7 Example of liquid metal flow imaging

To demonstrate the capabilities of the ultrasound array Doppler velocimeter (UADV) with the proposed signal processing, it is applied to a simple MHD experiment. A cubic vessel with the dimensions of $\mathrm{67}\times \mathrm{67}\times \mathrm{67}{\mathrm{mm}}^{\mathrm{3}}$ is filled with GaInSn and a 25-element linear transducer array (Richter Sensor and Transducer Technology, Germany) is attached to insonify the central horizontal plane (cf. Fig. 5a). With the application of a horizontally counterclockwise rotating magnet field, a counterclockwise central vortex forms. The UADV measures the velocity component along the axis of the transducers (d axis) with the parameterization given in Table 2 and with f_PR=200 Hz. The resulting planar flow image, using signal-processing variant (CRF 2D RF), is shown in Fig. 5b and c.

8 Conclusions

Experimental research in the field of MHD can benefit from online, noninvasive flow imaging for investigating fundamental phenomena, such as flow instabilities and optimizing industrial processes. We describe an online-capable signal processing for pulsed-wave Doppler velocimetry that is tailored to the specific requirements of lab-scale model experiments. It is based on a 2D autocorrelator, which allows for a reduction of systematic and stochastic errors through explicitly estimating the RF and utilizing multiple samples per gate. We optimized the signal processing for low computational complexity and implemented substantial parts on an FPGA. A typical reduction of the data bandwidth of 6.5:1 enables continuous data streaming to PC hardware.

We evaluated the performance of the implemented signal processing in a water test rig with a single scattering object and a reference velocity obtained through a laser vibrometer. Two different clutter signal levels emulate a measurement close to and far from a wall. A velocity standard deviation of ${\mathit{\sigma }}_{\mathrm{v},\mathrm{rel}}=\mathrm{0.4}\mathrm{\%}$ was found, which is about 3 times the fundamental limit of the uncertainty, the CRB, for velocity estimation. The systematic deviation is $\mathrm{\Delta }{v}_{\mathrm{rel}}=\pm \mathrm{0.08}\mathrm{\%}$.

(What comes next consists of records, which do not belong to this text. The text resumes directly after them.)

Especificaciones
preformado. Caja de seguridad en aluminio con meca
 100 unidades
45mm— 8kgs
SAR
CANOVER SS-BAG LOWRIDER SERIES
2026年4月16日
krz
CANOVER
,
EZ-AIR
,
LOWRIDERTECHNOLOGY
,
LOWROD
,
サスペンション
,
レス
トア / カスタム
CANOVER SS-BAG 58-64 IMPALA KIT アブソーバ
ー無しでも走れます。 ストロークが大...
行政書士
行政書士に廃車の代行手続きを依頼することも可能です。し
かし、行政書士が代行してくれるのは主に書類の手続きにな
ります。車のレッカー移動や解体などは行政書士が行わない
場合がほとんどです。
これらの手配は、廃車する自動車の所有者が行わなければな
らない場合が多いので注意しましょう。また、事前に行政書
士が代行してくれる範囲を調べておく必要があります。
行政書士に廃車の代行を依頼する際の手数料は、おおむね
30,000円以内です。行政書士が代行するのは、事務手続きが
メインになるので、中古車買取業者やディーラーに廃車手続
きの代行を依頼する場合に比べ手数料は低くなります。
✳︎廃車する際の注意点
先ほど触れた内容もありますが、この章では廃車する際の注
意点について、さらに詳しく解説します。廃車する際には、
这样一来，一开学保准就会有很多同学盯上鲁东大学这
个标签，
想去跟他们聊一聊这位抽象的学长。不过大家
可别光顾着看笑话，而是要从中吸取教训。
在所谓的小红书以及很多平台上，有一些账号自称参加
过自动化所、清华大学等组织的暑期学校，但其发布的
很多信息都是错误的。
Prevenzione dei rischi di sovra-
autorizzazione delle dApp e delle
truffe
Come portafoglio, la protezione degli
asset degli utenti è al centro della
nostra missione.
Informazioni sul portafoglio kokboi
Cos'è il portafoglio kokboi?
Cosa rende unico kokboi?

We investigated the measurement uncertainty budget for flow velocity measurements in a typical MHD experimental setup for the low-melting alloy GaInSn. The total measurement uncertainty of ${\mathit{\sigma }}_{\mathrm{v},\mathrm{rel}}=\mathrm{13.9}\mathrm{\%}$ almost solely stems from the effect of spatial averaging over the lateral resolution for flows with high-velocity gradients. This justifies the approximations taken for lowering the computational complexity of the signal processing.

A measurement uncertainty budget of a typical MHD experiment at laboratory scale suggests improvements towards a better lateral resolution. In the context of flow imaging, this can be provided by the focusing and steering of the ultrasound beam using the phased-array principle.

The presented signal processing enables online, multiplane flow visualization with the UADV research platform. A long measurement duration (>1 h), combined with a high frame rate (>10 Hz), allows one to investigate complex, instationary flows such as instability phenomena in cubes.